Letting Claude use medical records to answer patient queries

Among the centerpieces of the new consumer health offerings is the partnership with HealthEx, which can help patients consolidate medical records from more than 50,000 health systems.

Fortune talked with executives from both companies exclusively about the new offering.

“Personal health records today are scattered across providers, and it can be difficult to get a complete view,” Avasare told Fortune. “HealthEx built a way to use Claude to unify those records with user consent and strong controls. Users decide what to share and can revoke access at any time, and their health data is never used for model training.”

HealthEx cofounders Priyanka Agarwal, now the company’s CEO, and Anand Raghavan, its CTO.

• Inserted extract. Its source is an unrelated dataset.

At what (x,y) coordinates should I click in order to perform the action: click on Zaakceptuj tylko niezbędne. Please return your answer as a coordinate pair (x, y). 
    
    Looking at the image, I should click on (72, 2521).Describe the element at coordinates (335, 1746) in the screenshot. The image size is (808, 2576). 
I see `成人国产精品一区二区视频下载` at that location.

Photo courtesy of HealthEx

Users enable the HealthEx connector inside Claude, verify their identity, and connect their patient portal logins. HealthEx then unifies records across providers. When users ask Claude health-related questions, Claude uses Model Context Protocol (MCP)—an open standard Anthropic developed for connecting AI to external data sources—to securely retrieve relevant portions of the record for each specific question.

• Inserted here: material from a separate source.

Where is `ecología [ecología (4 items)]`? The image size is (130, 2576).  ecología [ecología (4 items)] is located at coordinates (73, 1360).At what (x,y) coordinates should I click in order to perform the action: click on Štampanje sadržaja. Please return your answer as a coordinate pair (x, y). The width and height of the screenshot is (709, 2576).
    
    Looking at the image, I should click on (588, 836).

To enhance data privacy, Claude requests only the categories of information most likely to be relevant to a question—such as medications, allergies, recent lab reports, or doctor notes—rather than pulling an entire medical record. If relevance isn’t obvious, Claude can prompt users to broaden the scope, asking if they want to look further back in their history, Avasare said.

Priyanka Agarwal, cofounder and CEO of HealthEx, said the partnership addresses a fundamental problem in American healthcare: making it easier for consumers to access and understand their own health data.

“We’re giving every American a safe, private way for them to use their health data with AI,” Agarwal told Fortune. “We know that AI based on personal context is going to be more effective at providing support.” She said that by connecting medical records to HealthEx and HealthEx to Claude, users will get “responses [that] are grounded in your health history, not generic advice.”

According to Anthropic, the healthcare and life sciences announcements are possible because of recent improvements to Claude’s underlying capabilities. When tested on simulations of real-world medical and scientific tasks, Claude Opus 4.5, Anthropic’s latest model, substantially outperforms earlier releases. The company also said Opus 4.5 with extended thinking shows improvements in producing correct answers on honesty evaluations, reflecting progress on reducing factual hallucinations.